DUP deputy leader Peter Robinson has told the Billy Wright inquiry that the LVF leader had information that David Ervine warned John Major in 1996 that the loyalist paramilitary was causing difficulties and had to be "dealt with".
He was one of the most outspoken campaigners for an inquiry into Billy Wright's murder and today Peter Robinson became its first high-profile political witness.
Mr Robinson has for years demanded answers about how INLA gunmen were able to murder the LVF leader with such ease in the Maze Prison in December 1997.
Wright's father David who claims there was state collusion in the murder was in Banbridge court to listen to Mr Robinson. Mr Robinson spent 75 minutes in the witness box. His evidence centred on two meetings he had with Wright.
At the first in his constituency office in Belfast in the summer of 1996, Wright told him he feared loyalists were planning to kill him. At the second meeting at Maghaberry Prison, Wright said he believed republicans were plotting to murder him.

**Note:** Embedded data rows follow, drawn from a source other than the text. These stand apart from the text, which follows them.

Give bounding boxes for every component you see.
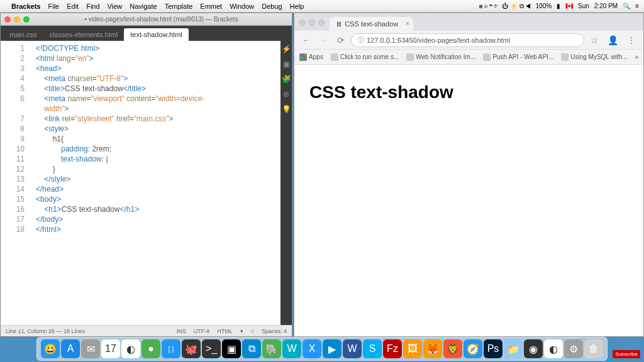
menu-edit[interactable]: Edit [67, 3, 79, 10]
maximize-icon[interactable] [318, 19, 325, 26]
dock-chrome[interactable]: ◐ [121, 339, 140, 358]
bookmarks-bar: Apps Click to run some s...Web Notificat… [294, 50, 643, 65]
brackets-window: • video-pages/text-shadow.html (mad9013)… [0, 13, 292, 337]
language[interactable]: HTML [217, 328, 233, 334]
editor-titlebar[interactable]: • video-pages/text-shadow.html (mad9013)… [1, 13, 292, 26]
dock-obs[interactable]: ◉ [524, 339, 543, 358]
back-icon[interactable]: ← [299, 35, 313, 45]
cursor-position: Line 11, Column 26 — 18 Lines [6, 328, 85, 334]
dock-mail[interactable]: ✉ [81, 339, 100, 358]
menu-icon[interactable]: ⋮ [625, 35, 638, 45]
menu-help[interactable]: Help [290, 3, 304, 10]
window-title: • video-pages/text-shadow.html (mad9013)… [35, 16, 288, 23]
browser-traffic-lights[interactable] [299, 19, 325, 26]
dock-settings[interactable]: ⚙ [564, 339, 583, 358]
page-content: CSS text-shadow [294, 65, 643, 336]
indent[interactable]: Spaces: 4 [262, 328, 287, 334]
menu-emmet[interactable]: Emmet [200, 3, 222, 10]
dock-evernote[interactable]: 🐘 [262, 339, 281, 358]
browser-tab[interactable]: 🗎 CSS text-shadow × [330, 17, 413, 31]
close-icon[interactable] [299, 19, 306, 26]
dock-calendar[interactable]: 17 [101, 339, 120, 358]
code-area[interactable]: <!DOCTYPE html><html lang="en"><head> <m… [31, 41, 280, 325]
live-preview-icon[interactable]: ⚡ [282, 45, 291, 53]
app-name[interactable]: Brackets [11, 3, 40, 10]
dock-chrome2[interactable]: ◐ [544, 339, 563, 358]
dock-photoshop[interactable]: Ps [484, 339, 502, 358]
menu-view[interactable]: View [108, 3, 123, 10]
dock-word[interactable]: W [343, 339, 362, 358]
editor-sidebar: ⚡ ▣ 🧩 ⊕ 💡 [280, 41, 292, 325]
dock-finder[interactable]: 😀 [41, 339, 60, 358]
address-bar: ← → ⟳ ⓘ 127.0.0.1:63450/video-pages/text… [294, 31, 643, 50]
menu-file[interactable]: File [48, 3, 59, 10]
dock-mongodb[interactable]: ● [142, 339, 160, 358]
dock-preview[interactable]: 🖼 [403, 339, 422, 358]
info-icon[interactable]: ⓘ [358, 36, 364, 45]
flag-icon: 🇨🇦 [565, 3, 573, 9]
url-text: 127.0.0.1:63450/video-pages/text-shadow.… [367, 36, 510, 44]
time: 2:20 PM [594, 3, 618, 9]
dock-keynote[interactable]: ▶ [323, 339, 341, 358]
dock-appstore[interactable]: A [61, 339, 80, 358]
tab-title: CSS text-shadow [345, 20, 398, 28]
dock-webstorm[interactable]: W [282, 339, 301, 358]
tab-text-shadow-html[interactable]: text-shadow.html [124, 28, 189, 41]
tab-classes-elements-html[interactable]: classes-elements.html [43, 28, 124, 41]
bookmark[interactable]: Push API - Web API... [483, 53, 553, 61]
apps-button[interactable]: Apps [299, 53, 323, 61]
traffic-lights[interactable] [4, 16, 30, 23]
menubar-right: ⊞ ⊙ ☁ ᯤ ⏻ ⚡ ⧉ ◀ 100% ▮ 🇨🇦 Sun 2:20 PM 🔍 … [479, 3, 639, 10]
url-field[interactable]: ⓘ 127.0.0.1:63450/video-pages/text-shado… [351, 33, 584, 47]
dock-inner: 😀A✉17◐●[ ]🐙>_▣⧉🐘WX▶WSFz🖼🦊🦁🧭Ps📁◉◐⚙🗑 [36, 337, 608, 361]
dock-firefox[interactable]: 🦊 [423, 339, 442, 358]
dock-brave[interactable]: 🦁 [443, 339, 462, 358]
menu-navigate[interactable]: Navigate [130, 3, 157, 10]
plugin-icon[interactable]: 🧩 [282, 75, 291, 84]
dock-skype[interactable]: S [363, 339, 382, 358]
menu-find[interactable]: Find [86, 3, 99, 10]
dock-filezilla[interactable]: Fz [383, 339, 402, 358]
dock-github[interactable]: 🐙 [182, 339, 201, 358]
subscribe-badge[interactable]: Subscribe [613, 350, 640, 358]
dock-safari[interactable]: 🧭 [464, 339, 482, 358]
dock-brackets[interactable]: [ ] [162, 339, 180, 358]
forward-icon[interactable]: → [317, 35, 331, 45]
bookmark[interactable]: Web Notification Im... [406, 53, 475, 61]
minimize-icon[interactable] [14, 16, 20, 23]
lint-status[interactable]: ○ [251, 328, 254, 334]
dock-terminal[interactable]: >_ [202, 339, 221, 358]
extensions-icon[interactable]: ▣ [283, 60, 290, 69]
maximize-icon[interactable] [23, 16, 30, 23]
close-icon[interactable] [4, 16, 11, 23]
menu-icon[interactable]: ≡ [635, 3, 639, 9]
encoding[interactable]: UTF-8 [194, 328, 210, 334]
bookmarks-overflow-icon[interactable]: » [635, 53, 638, 60]
menu-debug[interactable]: Debug [262, 3, 282, 10]
battery-icon: ▮ [557, 3, 560, 9]
dock-hyper[interactable]: ▣ [222, 339, 241, 358]
menu-window[interactable]: Window [230, 3, 254, 10]
chrome-window: 🗎 CSS text-shadow × ← → ⟳ ⓘ 127.0.0.1:63… [294, 13, 644, 337]
hint-icon[interactable]: 💡 [282, 105, 291, 114]
star-icon[interactable]: ☆ [588, 35, 601, 45]
bookmark[interactable]: Using MySQL with... [561, 53, 627, 61]
page-heading: CSS text-shadow [309, 82, 628, 102]
dock-xcode[interactable]: X [303, 339, 321, 358]
close-tab-icon[interactable]: × [406, 20, 409, 27]
dock-trash[interactable]: 🗑 [584, 339, 603, 358]
menu-template[interactable]: Template [165, 3, 193, 10]
bookmark[interactable]: Click to run some s... [331, 53, 399, 61]
page-icon: 🗎 [336, 20, 343, 28]
browser-tabstrip: 🗎 CSS text-shadow × [294, 13, 643, 31]
dock-folder[interactable]: 📁 [504, 339, 523, 358]
minimize-icon[interactable] [309, 19, 315, 26]
debug-icon[interactable]: ⊕ [283, 90, 289, 99]
editor-tabs: main.cssclasses-elements.htmltext-shadow… [1, 26, 292, 41]
insert-mode[interactable]: INS [177, 328, 186, 334]
profile-icon[interactable]: 👤 [605, 35, 621, 45]
tab-main-css[interactable]: main.css [3, 28, 43, 41]
dock-vscode[interactable]: ⧉ [242, 339, 261, 358]
search-icon[interactable]: 🔍 [623, 3, 630, 9]
reload-icon[interactable]: ⟳ [335, 35, 347, 45]
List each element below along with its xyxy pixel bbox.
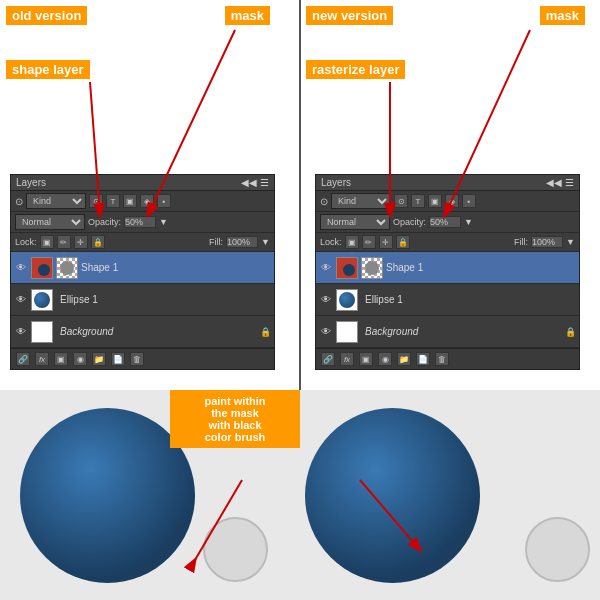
layer-name-bg-left: Background: [60, 326, 257, 337]
left-panel-title: Layers: [16, 177, 46, 188]
right-opacity-arrow: ▼: [464, 217, 473, 227]
filter-btn2[interactable]: T: [106, 194, 120, 208]
bg-thumb-right: [336, 321, 358, 343]
right-blend-select[interactable]: Normal: [320, 214, 390, 230]
left-blend-select[interactable]: Normal: [15, 214, 85, 230]
right-cutout-circle: [525, 517, 590, 582]
layer-row-shape1-right[interactable]: 👁 Shape 1: [316, 252, 579, 284]
left-lock-label: Lock:: [15, 237, 37, 247]
filter-btn1[interactable]: ⊙: [89, 194, 103, 208]
right-filter-select[interactable]: Kind: [331, 193, 391, 209]
right-opacity-input[interactable]: [429, 216, 461, 228]
bg-lock-right: 🔒: [565, 327, 576, 337]
left-fill-input[interactable]: [226, 236, 258, 248]
right-lock-btn1[interactable]: ▣: [345, 235, 359, 249]
link-btn-right[interactable]: 🔗: [321, 352, 335, 366]
right-circle: [305, 408, 480, 583]
right-filter-btn2[interactable]: T: [411, 194, 425, 208]
left-lock-row: Lock: ▣ ✏ ✛ 🔒 Fill: ▼: [11, 233, 274, 252]
bottom-right: [290, 390, 600, 600]
fx-btn-left[interactable]: fx: [35, 352, 49, 366]
left-panel: old version mask shape layer Layers ◀◀ ☰…: [0, 0, 300, 390]
right-panel: new version mask rasterize layer Layers …: [300, 0, 600, 390]
old-version-label: old version: [6, 6, 87, 25]
eye-shape1-right[interactable]: 👁: [319, 261, 333, 275]
eye-shape1-left[interactable]: 👁: [14, 261, 28, 275]
eye-bg-right[interactable]: 👁: [319, 325, 333, 339]
bottom-half: paint within the mask with black color b…: [0, 390, 600, 600]
layer-name-shape1-right: Shape 1: [386, 262, 576, 273]
right-filter-btn3[interactable]: ▣: [428, 194, 442, 208]
left-opacity-label: Opacity:: [88, 217, 121, 227]
right-lock-btn3[interactable]: ✛: [379, 235, 393, 249]
filter-btn5[interactable]: ▪: [157, 194, 171, 208]
shape1-mask-left: [56, 257, 78, 279]
left-blend-row: Normal Opacity: ▼: [11, 212, 274, 233]
layer-row-ellipse1-left[interactable]: 👁 Ellipse 1: [11, 284, 274, 316]
right-ps-panel: Layers ◀◀ ☰ ⊙ Kind ⊙ T ▣ ◈ ▪: [315, 174, 580, 370]
filter-icon: ⊙: [15, 196, 23, 207]
fx-btn-right[interactable]: fx: [340, 352, 354, 366]
lock-btn1[interactable]: ▣: [40, 235, 54, 249]
shape1-mask-right: [361, 257, 383, 279]
left-ps-titlebar: Layers ◀◀ ☰: [11, 175, 274, 191]
right-opacity-label: Opacity:: [393, 217, 426, 227]
left-filter-row: ⊙ Kind ⊙ T ▣ ◈ ▪: [11, 191, 274, 212]
bg-thumb-left: [31, 321, 53, 343]
paint-label-text: paint within the mask with black color b…: [204, 395, 265, 443]
folder-btn-left[interactable]: 📁: [92, 352, 106, 366]
shape1-thumb-left: [31, 257, 53, 279]
page-btn-right[interactable]: 📄: [416, 352, 430, 366]
lock-btn2[interactable]: ✏: [57, 235, 71, 249]
layer-name-ellipse1-left: Ellipse 1: [60, 294, 271, 305]
left-opacity-input[interactable]: [124, 216, 156, 228]
lock-btn4[interactable]: 🔒: [91, 235, 105, 249]
lock-btn3[interactable]: ✛: [74, 235, 88, 249]
right-filter-btn5[interactable]: ▪: [462, 194, 476, 208]
new-version-label: new version: [306, 6, 393, 25]
filter-btn3[interactable]: ▣: [123, 194, 137, 208]
page-btn-left[interactable]: 📄: [111, 352, 125, 366]
left-bottom-bar: 🔗 fx ▣ ◉ 📁 📄 🗑: [11, 348, 274, 369]
left-mask-label: mask: [225, 6, 270, 25]
right-filter-btn4[interactable]: ◈: [445, 194, 459, 208]
left-circle: [20, 408, 195, 583]
right-filter-row: ⊙ Kind ⊙ T ▣ ◈ ▪: [316, 191, 579, 212]
link-btn-left[interactable]: 🔗: [16, 352, 30, 366]
top-half: old version mask shape layer Layers ◀◀ ☰…: [0, 0, 600, 390]
layer-name-bg-right: Background: [365, 326, 562, 337]
center-divider: [299, 0, 301, 390]
left-cutout-circle: [203, 517, 268, 582]
layer-row-ellipse1-right[interactable]: 👁 Ellipse 1: [316, 284, 579, 316]
adj-btn-right[interactable]: ◉: [378, 352, 392, 366]
right-lock-btn2[interactable]: ✏: [362, 235, 376, 249]
layer-row-bg-right[interactable]: 👁 Background 🔒: [316, 316, 579, 348]
layer-row-bg-left[interactable]: 👁 Background 🔒: [11, 316, 274, 348]
right-filter-btn1[interactable]: ⊙: [394, 194, 408, 208]
left-filter-select[interactable]: Kind: [26, 193, 86, 209]
rasterize-label: rasterize layer: [306, 60, 405, 79]
layer-row-shape1-left[interactable]: 👁 Shape 1: [11, 252, 274, 284]
bg-lock-left: 🔒: [260, 327, 271, 337]
layer-name-ellipse1-right: Ellipse 1: [365, 294, 576, 305]
right-lock-btn4[interactable]: 🔒: [396, 235, 410, 249]
right-fill-input[interactable]: [531, 236, 563, 248]
eye-bg-left[interactable]: 👁: [14, 325, 28, 339]
right-fill-label: Fill:: [514, 237, 528, 247]
mask-btn-right[interactable]: ▣: [359, 352, 373, 366]
right-panel-title: Layers: [321, 177, 351, 188]
right-fill-arrow: ▼: [566, 237, 575, 247]
left-ps-panel: Layers ◀◀ ☰ ⊙ Kind ⊙ T ▣ ◈ ▪: [10, 174, 275, 370]
trash-btn-right[interactable]: 🗑: [435, 352, 449, 366]
trash-btn-left[interactable]: 🗑: [130, 352, 144, 366]
folder-btn-right[interactable]: 📁: [397, 352, 411, 366]
eye-ellipse1-left[interactable]: 👁: [14, 293, 28, 307]
ellipse1-thumb-left: [31, 289, 53, 311]
right-bottom-bar: 🔗 fx ▣ ◉ 📁 📄 🗑: [316, 348, 579, 369]
adj-btn-left[interactable]: ◉: [73, 352, 87, 366]
mask-btn-left[interactable]: ▣: [54, 352, 68, 366]
layer-name-shape1-left: Shape 1: [81, 262, 271, 273]
filter-btn4[interactable]: ◈: [140, 194, 154, 208]
right-ps-titlebar: Layers ◀◀ ☰: [316, 175, 579, 191]
eye-ellipse1-right[interactable]: 👁: [319, 293, 333, 307]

Mr Robinson said that the first meeting came in the wake of Drumcree 1996, when Wright was a prominent figure during the stand-off.
He said Wright told him about his concerns about a meeting between loyalist politicians and the then British Prime Minister John Major in Downing Street.
Mr Robinson said one of the politicians had confided to Wright that David Ervine told Mr Major that the LVF leader was causing difficulties and needed to be - in his words - dealt with.